TNIK-driven regulation of ERK5 transcriptional activity in endothelial cells

Extracellular signal-regulated kinase 5 (ERK5) is essential for cardiovascular development and endothelial cell (EC) function. Activation of ERK5 through MEK5-mediated phosphorylation at threonine 218 and tyrosine 220 (T218/Y220) drives the transcriptional activation of myocyte enhancer factor-2 (MEF2), promoting the expression of KLF2 and KLF4—key transcription factors that maintain vascular homeostasis. We previously demonstrated that ponatinib suppresses ERK5 transcriptional activity without affecting laminar-flow (l-flow)-induced T218/Y220 phosphorylation, suggesting a non-canonical regulatory mechanism. Since ponatinib inhibits Traf2- and Nck-interacting kinase (TNIK), we hypothesized that TNIK modulates ERK5 transcriptional activity. Using a mammalian one-hybrid assay and quantitative RT-PCR (qRT-PCR), we show that TNIK knockdown reduces ERK5 transcriptional activity and downregulates KLF2, KLF4, and eNOS expression, whereas TNIK overexpression enhances ERK5 transcriptional activity.
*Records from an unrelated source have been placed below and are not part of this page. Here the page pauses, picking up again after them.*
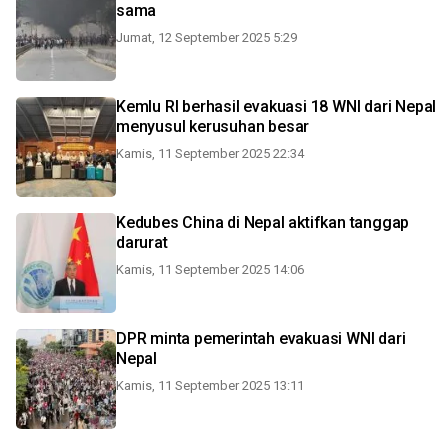
sama
Jumat, 12 September 2025 5:29
Kemlu RI berhasil evakuasi 18 WNI dari Nepal
menyusul kerusuhan besar
Kamis, 11 September 2025 22:34
Kedubes China di Nepal aktifkan tanggap
darurat
Kamis, 11 September 2025 14:06
DPR minta pemerintah evakuasi WNI dari
Nepal
Kamis, 11 September 2025 13:11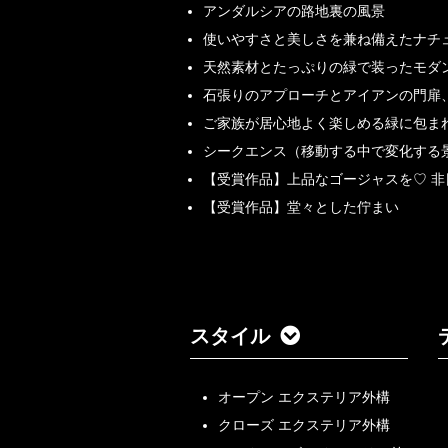
アンダルシアの路地裏の風景
使いやすさと美しさを兼ね備えたナチ
天然素材とたっぷりの緑で装ったモダ
石張りのアプローチとアイアンの門扉
ご家族が居心地よく楽しめる緑に包ま
シークエンス（移動する中で変化する
【受賞作品】上品なゴージャスを♡ 
【受賞作品】堂々とした佇まい
スタイル
オープン エクステリア外構
クローズ エクステリア外構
Constitutively active MEK5 (CA-MEK5α) rescues ERK5 transcriptional activity in TNIK-depleted cells, but TNIK overexpression fails to overcome inhibition by dominant-negative MEK5 (DN-MEK5), indicating a MEK5-dependent mechanism. Moreover, phosphorylation-deficient TNIK mutants (S764A and S769A) retain the ability to enhance ERK5 transcriptional activity, suggesting a kinase-independent regulatory role. TNIK knockdown also increases NFκB activity and EC apoptosis, linking TNIK to the regulation of inflammatory and survival pathways. These findings identify TNIK as a novel modulator of ERK5 signaling through both MEK5-dependent and independent mechanisms, highlighting its potential as a therapeutic target for vascular inflammation and endothelial dysfunction.